How to Spend a Creative Foodie Break in Manchester
Creative souls track to Manchester like bees go to honey...
It may be the street art, which injects colour into unassuming corners. It may be the city’s many creative entertainment concepts, like speakeasy-style bars, coworking spaces, art galleries, or literary events.
Manchester’s food scene is no different, with street food, bistros, alfresco-style pizzas, and pop-up food markets demonstrating the same artistry.

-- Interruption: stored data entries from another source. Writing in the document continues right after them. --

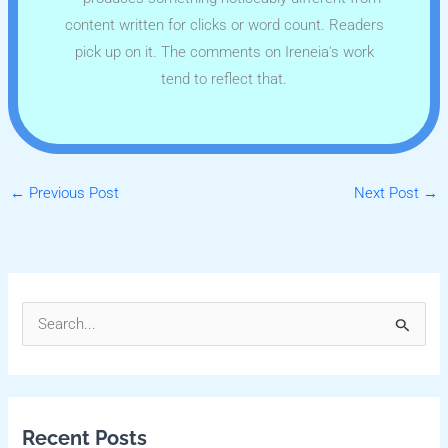
content written for clicks or word count. Readers
pick up on it. The comments on Ireneia's work
tend to reflect that.
←
Previous Post
Next Post
→
S
e
a
r
Recent Posts
c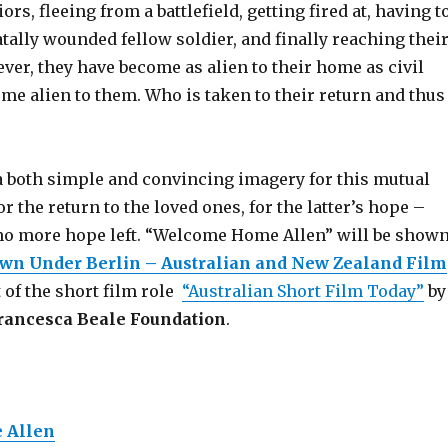
rs, fleeing from a battlefield, getting fired at, having t
atally wounded fellow soldier, and finally reaching thei
er, they have become as alien to their home as civil
me alien to them. Who is taken to their return and thus
 both simple and convincing imagery for this mutual
r the return to the loved ones, for the latter’s hope –
s no more hope left. “Welcome Home Allen” will be show
wn Under Berlin – Australian and New Zealand Film
t of the short film role
“Australian Short Film Today”
by
rancesca Beale Foundation
.
 Allen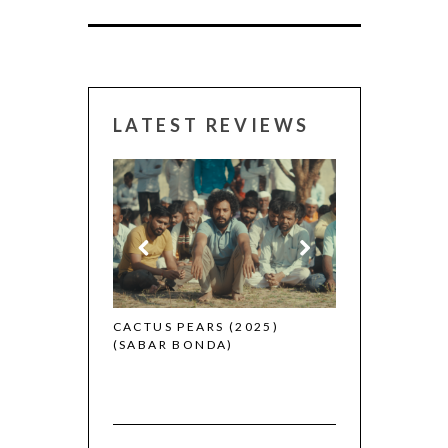
LATEST REVIEWS
CANNES 2026:
 (2025)
CACTUS PEARS (2025)
(SABAR BONDA)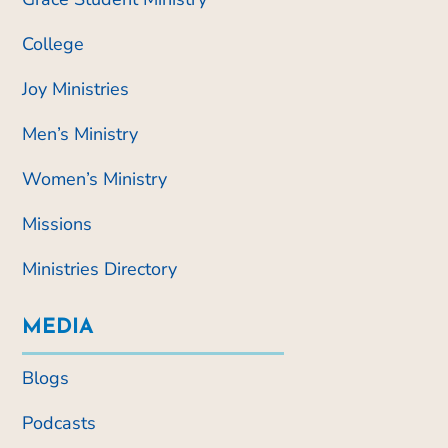
College
Joy Ministries
Men’s Ministry
Women’s Ministry
Missions
Ministries Directory
MEDIA
Blogs
Podcasts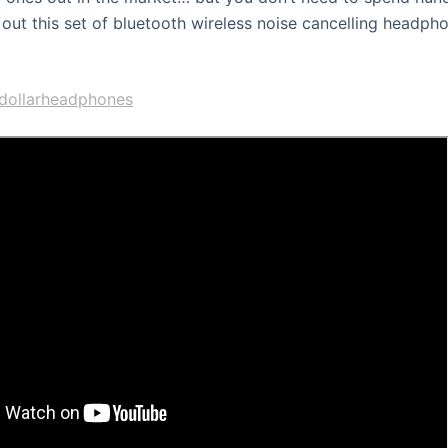
 out this set of bluetooth wireless noise cancelling headpho
30dollarheadphones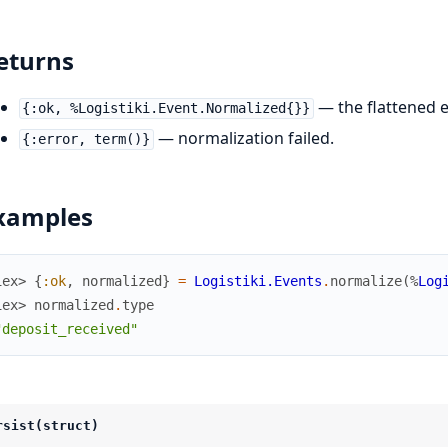
eturns
— the flattened e
{:ok, %Logistiki.Event.Normalized{}}
— normalization failed.
{:error, term()}
xamples
iex> 
{
:ok
,
normalized
}
=
Logistiki.Events
.
normalize
(
%
Log
iex> 
normalized
.
type
"deposit_received"
rsist(struct)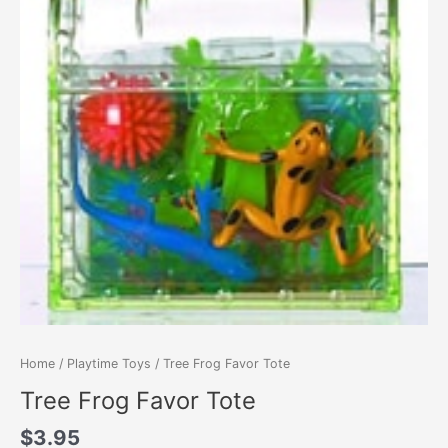
Home
/
Playtime Toys
/ Tree Frog Favor Tote
Tree Frog Favor Tote
$
3.95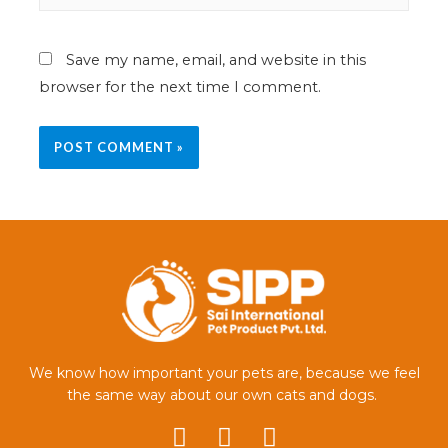
Save my name, email, and website in this
browser for the next time I comment.
We know how important your pets are, because we feel
the same way about our own cats and dogs.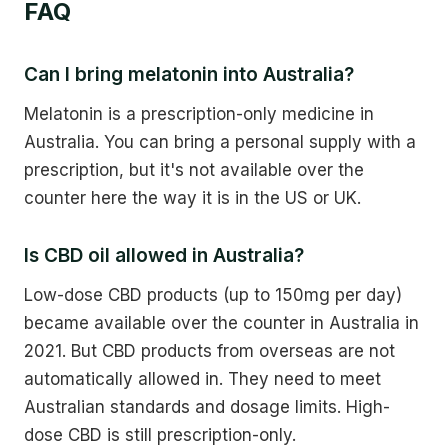
FAQ
Can I bring melatonin into Australia?
Melatonin is a prescription-only medicine in
Australia. You can bring a personal supply with a
prescription, but it's not available over the
counter here the way it is in the US or UK.
Is CBD oil allowed in Australia?
Low-dose CBD products (up to 150mg per day)
became available over the counter in Australia in
2021. But CBD products from overseas are not
automatically allowed in. They need to meet
Australian standards and dosage limits. High-
dose CBD is still prescription-only.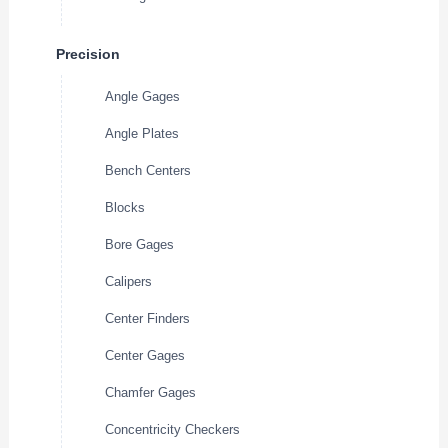
Precision
Angle Gages
Angle Plates
Bench Centers
Blocks
Bore Gages
Calipers
Center Finders
Center Gages
Chamfer Gages
Concentricity Checkers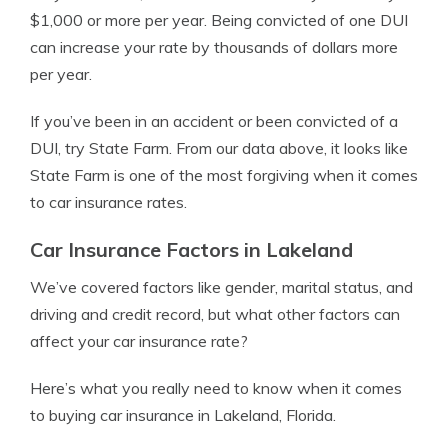
$1,000 or more per year. Being convicted of one DUI
can increase your rate by thousands of dollars more
per year.
If you’ve been in an accident or been convicted of a
DUI, try State Farm. From our data above, it looks like
State Farm is one of the most forgiving when it comes
to car insurance rates.
Car Insurance Factors in Lakeland
We’ve covered factors like gender, marital status, and
driving and credit record, but what other factors can
affect your car insurance rate?
Here’s what you really need to know when it comes
to buying car insurance in Lakeland, Florida.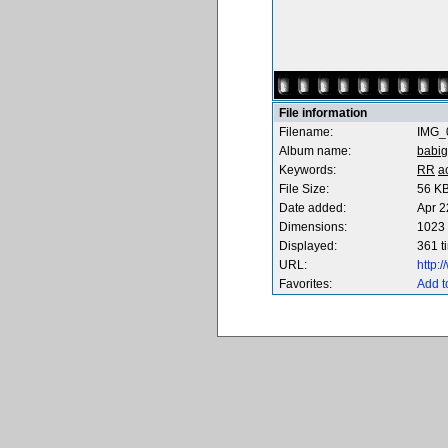
File information
Filename:
IMG_
Album name:
babig
Keywords:
RR
a
File Size:
56 K
Date added:
Apr 2
Dimensions:
1023 
Displayed:
361 t
URL:
http:
Favorites:
Add t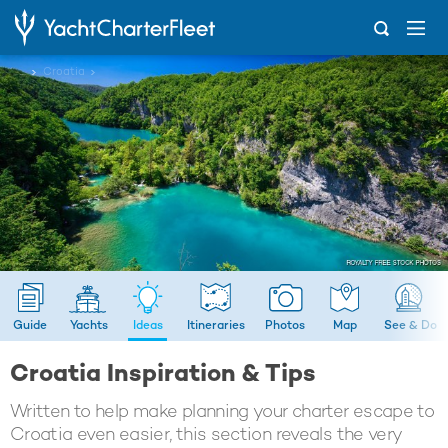
...
Croatia
Guide
Yachts
Ideas
Itineraries
Photos
Map
See & Do
Croatia Inspiration & Tips
Written to help make planning your charter escape to
Croatia even easier, this section reveals the very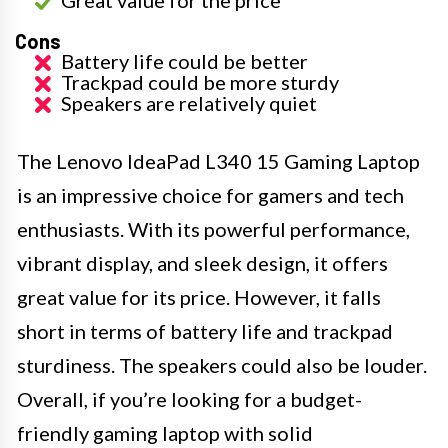
Great value for the price
Cons
Battery life could be better
Trackpad could be more sturdy
Speakers are relatively quiet
The Lenovo IdeaPad L340 15 Gaming Laptop
is an impressive choice for gamers and tech
enthusiasts. With its powerful performance,
vibrant display, and sleek design, it offers
great value for its price. However, it falls
short in terms of battery life and trackpad
sturdiness. The speakers could also be louder.
Overall, if you’re looking for a budget-
friendly gaming laptop with solid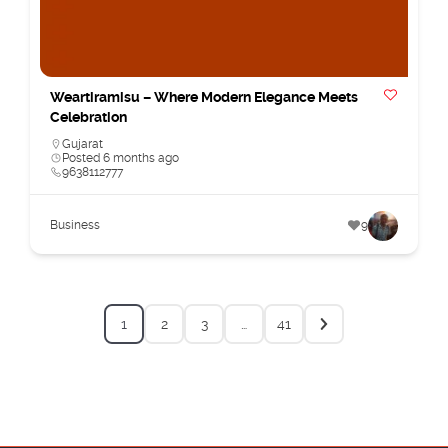
Weartiramisu – Where Modern Elegance Meets
Celebration
Gujarat
Posted 6 months ago
9638112777
Business
9
1
2
3
…
41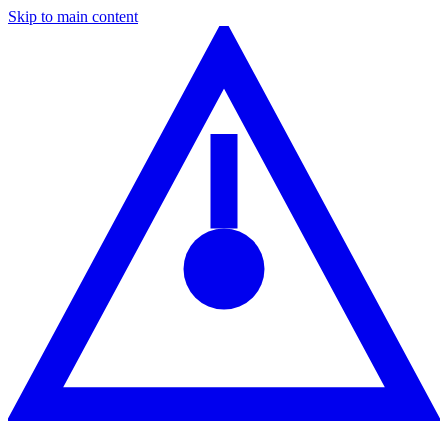
Skip to main content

The forward-thinking city is just right for a creative foodie break, and the following itinerary will break the recipe down into easily-digestible activities, including creative things to do in Manchester and the most original food venues for northern and international ‘scran’.
Street Food
Food makes Manchester tick. Community-driven food halls, long-established markets, beer gardens, and recently-opened restaurants all make their mark on the city’s streets.
Any investigation into street food scran should start at the city’s Arndale Market. Symbolic of Manchester’s many multicultural influences and well-marketed to the city’s active vegan community, it runs international stalls and plant-powered Sundays.
Track down Quebec-style poutine with crispy curds at the Blue Caribou Canteen, samosa chaat or panipuri at Eat 2 Treat, or Brice Moore’s ramen at Fusion Lab. Holy Crab brings the coast to the city; oysters and crab balls are some of their staple recipes.
Urban eating spots are constantly popping up over the city to drive the local community (and all Manchester-curious folks) together. HATCH’s shipping containers house nine creative foodmakers, including the revered Grandad’s Sausages from Bury. Their gourmet British hotdogs have impressed Mancunians for over 50 years. Hanoi 75, a Vietnamese joint in a double-decker bus which sells bao buns, pho and bun ga, is another hot topic.
Unique Food Venues
Kept in the former Smithfield market of 1858, in the Northern Quarter, Mackie Mayor also drives the community together. Just like a school canteen or the hawker venues of Singapore, seating is arranged in benches. Stalls sell scran such as rusty pizza, hot coffee, bao buns, tacos, and burgers.
Based in another historic venue, Escape to Freight Island merges fashionable food with festival vibes. The setting is within the former Mayfield railway station, but the party turns from food to a dance hall come midnight. Expect Vietnamese dishes from Mi & Pho, pasta from Belzan, and fresh DJs.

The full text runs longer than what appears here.